I need to parse data from a website: https://finance.yahoo.com/quote/MSFT/community.
I am trying to scrape the time of the post. For example "21 hours ago".
HTML code of the site. I am trying to extract time from
<span class = "F....>21 hours ago<...
<li class="comment Pend(2px) Mt(5px) Mb(11px) P(12px) " data-reactid="24">
<div class="Pos(r) Pstart(52px) " data-reactid="25">
<div class="Fz(12px) Mend(20px) Mb(5px)" data-reactid="26">
<div class="avatar D(ib) Bdrs(46.5%) Pos(a) Start(0) Cur(p)" data-reactid="27">...</div>
<button aria-label="See reaction history for 💰Chef💰" class="D(ib) Fw(b) P(0) Bd(0) M(0) Mend(10px)
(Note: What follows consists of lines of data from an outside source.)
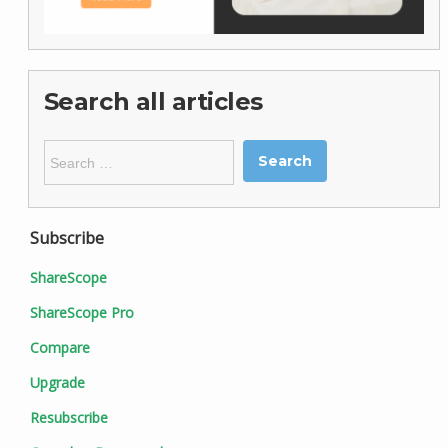
Search all articles
Search
for:
Subscribe
ShareScope
ShareScope Pro
Compare
Upgrade
Resubscribe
Fz(16px) Ta(start) C($c-fuji-blue-1-a)" data-reactid="31">💰Chef💰</button>
<span class="Fz(12px) C(#828c93)"><span>21 hours ago</span></span>
<div class="Wow(bw)" data-reactid="33">...</div>
<div class="Py(4px)" data-reactid="39">...</div>
<div>...</div>
<div class="Pos(r) Pt(5px)" data-reactid="45">...</div>
</div>
</li>
The issue is, I am not able to find the time after reading the data using beautifulsoup. Here is the code which I have written.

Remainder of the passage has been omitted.